Eserde koçakların en zor durumlarda bile her zaman birlikte hareket etmeleri, sözlerine, ahdlerine sadık kalmaları, gerekirse halk için faydalı olan kişileri kurtarmak yolunda hep birlikte hareket etmeleri (Kahraman Paşazade’nin kurtarılması gibi)  romanda oldukça realist bir şekilde ifade olunmuştur. Müellif aynı zamanda böyle bir birliğin, ayrılmaz dostluğun nedenini bu insanların sarsılmaz akide ve fikir birliği ile izah etmeye çalışıyor ve koçakların davranışları ve  sohbetlerinden okuyucu böyle bir fikir birlikteliğinin bozulmaz ve ebedi olduğuna inanıyor.

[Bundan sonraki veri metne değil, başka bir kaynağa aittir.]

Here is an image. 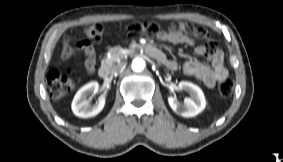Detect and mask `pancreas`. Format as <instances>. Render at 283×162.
Masks as SVG:
<instances>
[{
    "label": "pancreas",
    "instance_id": "pancreas-1",
    "mask_svg": "<svg viewBox=\"0 0 283 162\" xmlns=\"http://www.w3.org/2000/svg\"><path fill=\"white\" fill-rule=\"evenodd\" d=\"M110 57L105 56L101 64L104 66H112L115 62L121 61L124 57L125 54L121 51L119 47H115L109 51Z\"/></svg>",
    "mask_w": 283,
    "mask_h": 162
}]
</instances>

   Romanda ayrı ayrı coğrafi bölgeleri, şehirleri, kasabaları örnek veren Ali Bey aynı zamanda bu yerlerin tarihsel özelliklerini, buralarda Türk kültürünün izlerinin bulunduğunu, insanların bu veya diğer yaşam hadiselerine farklı bakışlarını vs. de bedii, okunaklı ve emosyonel bir dille yansıtabiliyor. Mesela, Tiflis şehrini tasvir ederken müellif şehrin belli bir bölgesinde vaktiyle Azerbaycan Türklerinin kitlesel şekilde yaşadıklarını, hatta burada yerleşen “Şeytan Pazarı” adı altında bilinen ve bugün de  unutulmayan bir gerçeği okuyucusu ile paylaşmayı gerekli kılıyor. Bu kabilden olan bilgiler (Müellif, Kars şehri hakkında da ilgi çekici, tarihsel, etnografik bilgiler veriyor.) eseri daha meraklı, cazip kılıyor ve eserin esas idea-konusu ile diyalektik bir şekilde alakalı oduğundan dolayı onun eğitici ve emosyonellik gücünü de  bir daha artırmış oluyor.

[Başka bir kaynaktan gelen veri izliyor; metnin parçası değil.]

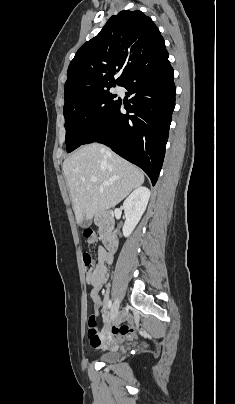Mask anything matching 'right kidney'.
I'll return each instance as SVG.
<instances>
[{"mask_svg":"<svg viewBox=\"0 0 235 404\" xmlns=\"http://www.w3.org/2000/svg\"><path fill=\"white\" fill-rule=\"evenodd\" d=\"M151 192L147 187L136 188L124 201L126 221L123 226V235L129 237L146 210ZM116 233V231H115Z\"/></svg>","mask_w":235,"mask_h":404,"instance_id":"ca27d5eb","label":"right kidney"}]
</instances>
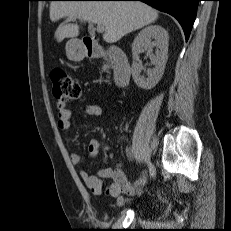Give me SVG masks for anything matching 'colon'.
I'll return each instance as SVG.
<instances>
[{"mask_svg":"<svg viewBox=\"0 0 231 231\" xmlns=\"http://www.w3.org/2000/svg\"><path fill=\"white\" fill-rule=\"evenodd\" d=\"M50 77L53 83V94L60 103H70L81 98L80 85L64 69H53Z\"/></svg>","mask_w":231,"mask_h":231,"instance_id":"colon-1","label":"colon"}]
</instances>
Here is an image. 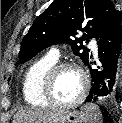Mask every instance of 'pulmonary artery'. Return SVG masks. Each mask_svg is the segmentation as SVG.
Wrapping results in <instances>:
<instances>
[{
    "label": "pulmonary artery",
    "instance_id": "1",
    "mask_svg": "<svg viewBox=\"0 0 122 123\" xmlns=\"http://www.w3.org/2000/svg\"><path fill=\"white\" fill-rule=\"evenodd\" d=\"M90 47H91L93 53L96 55L97 54V50H98L97 44L94 41H92L90 43ZM47 56L50 57L51 59L57 61L60 58V52H59L58 49L53 48V49H51L49 51V53L47 54Z\"/></svg>",
    "mask_w": 122,
    "mask_h": 123
}]
</instances>
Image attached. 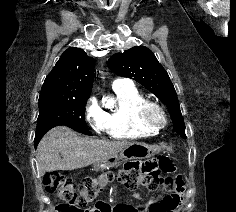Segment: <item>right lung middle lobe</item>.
Listing matches in <instances>:
<instances>
[{"label":"right lung middle lobe","instance_id":"obj_1","mask_svg":"<svg viewBox=\"0 0 236 212\" xmlns=\"http://www.w3.org/2000/svg\"><path fill=\"white\" fill-rule=\"evenodd\" d=\"M88 98L89 96L39 99L35 147L47 131L58 125H66L79 133L91 135L87 129L84 115Z\"/></svg>","mask_w":236,"mask_h":212}]
</instances>
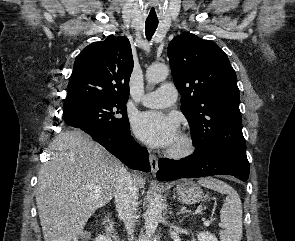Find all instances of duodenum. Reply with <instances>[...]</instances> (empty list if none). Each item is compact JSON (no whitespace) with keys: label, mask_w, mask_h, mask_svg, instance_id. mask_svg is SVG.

   Ali Bey roman kahramanlarının (Aloy Hacı, İsmayıl Bala, Süleyman Lembeli, Hasan Ağa Yırğançaklı, Koçak Nuri, Mehemmed Matos, Mehemmed Temenoğlu vb.), onları daima takip eden güçlerden kurtulmak yolunda verdikleri mücadeleyi ve çıkış yolunun kardeş Türkiye’ye geçmekte  bulunduğunu ve bu yolda pek çok çetinliklerle karşılaşıldığını dramatik sahnelerle (bir aya yakın düşman çemberinde ormanda mahsur kalmaları, burada aç, susuz ve yaralı beklemeleri) realist olarak canlandırırken bile hiçbir zaman Türkiye Cumhuriyeti ve insanlarının Azerbaycan halkına olan dostluk ve samimi münasebetlerini gözden uzak tutmuyor.

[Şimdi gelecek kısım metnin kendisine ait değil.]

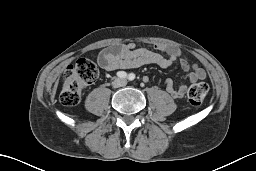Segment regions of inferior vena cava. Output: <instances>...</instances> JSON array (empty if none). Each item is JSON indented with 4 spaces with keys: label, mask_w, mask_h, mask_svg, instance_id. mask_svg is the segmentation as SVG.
<instances>
[{
    "label": "inferior vena cava",
    "mask_w": 256,
    "mask_h": 171,
    "mask_svg": "<svg viewBox=\"0 0 256 171\" xmlns=\"http://www.w3.org/2000/svg\"><path fill=\"white\" fill-rule=\"evenodd\" d=\"M126 84H127V81H126L125 79H120V78H118V79L115 80L113 86H114L115 88H118V87H123V86H125Z\"/></svg>",
    "instance_id": "obj_1"
}]
</instances>
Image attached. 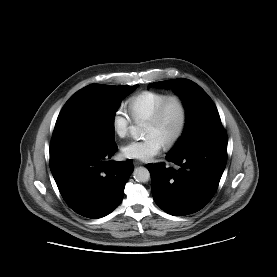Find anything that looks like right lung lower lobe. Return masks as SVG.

Romanda koçakların belli zorunluklarla da olsa  Türkiye’ye  geçebilmeleri ve buradaki insanlarla samimi görüşlerine ve sohbetlerine de özel bölüm ayrılmıştır. Burada müellif, somut olarak binlerce Azerbaycanlının zülüm ve esaretten kaçarak Türkiye’ye sığınmasını da işlemiştir. İlgi çekicidir ki, müellif bu insanların toplu hâlde Türkiye’nin hangi bölgesinde, şehrinde, hatta köyünde  yerleştikleri hakkında bile değerli bilgiler vermektedir. Kars ve köylerinde, aynı zamanda Iğdır, Erzincan, Erzurum, Sivas  gibi yerlerde bile onların meskun bulunduklarını okuyucuları ile paylaşmaktadır.
Ali Kafkasyalı’nın “Kafkas Koçakları”  eseri Azerbaycan halkının tarihinde baş vermiş dramatik bir tarihsel dönemin kolliziyalarını ifade etmektedir ve geniş bir tarihi dönemi kapsamaktadır (1917-1940).  Bu nedenlerden dolayı da onun  realist sepkide yazılmış bir belgesel roman olarak kabul  görmesini söylemek mümkündür. Zannımızca, bu roman aynı zamanda çağdaş Azerbaycan edebiyatı tarihine de dâhil olmuş değerli bir armağandır. Arzum budur ki, Prof. Dr. Ali Bey Kafkasyalı bu yoldaki araştırmalarını devam ettirsin, eserde yer almış kahramanların ileride Türkiye’deki yaşamları, buradaki sosyal-kültürel alanda kendi yerlerini bulabilmeleri vs. gibi sorunlar da kendi sanatsal yansımasını bulmuş olsun.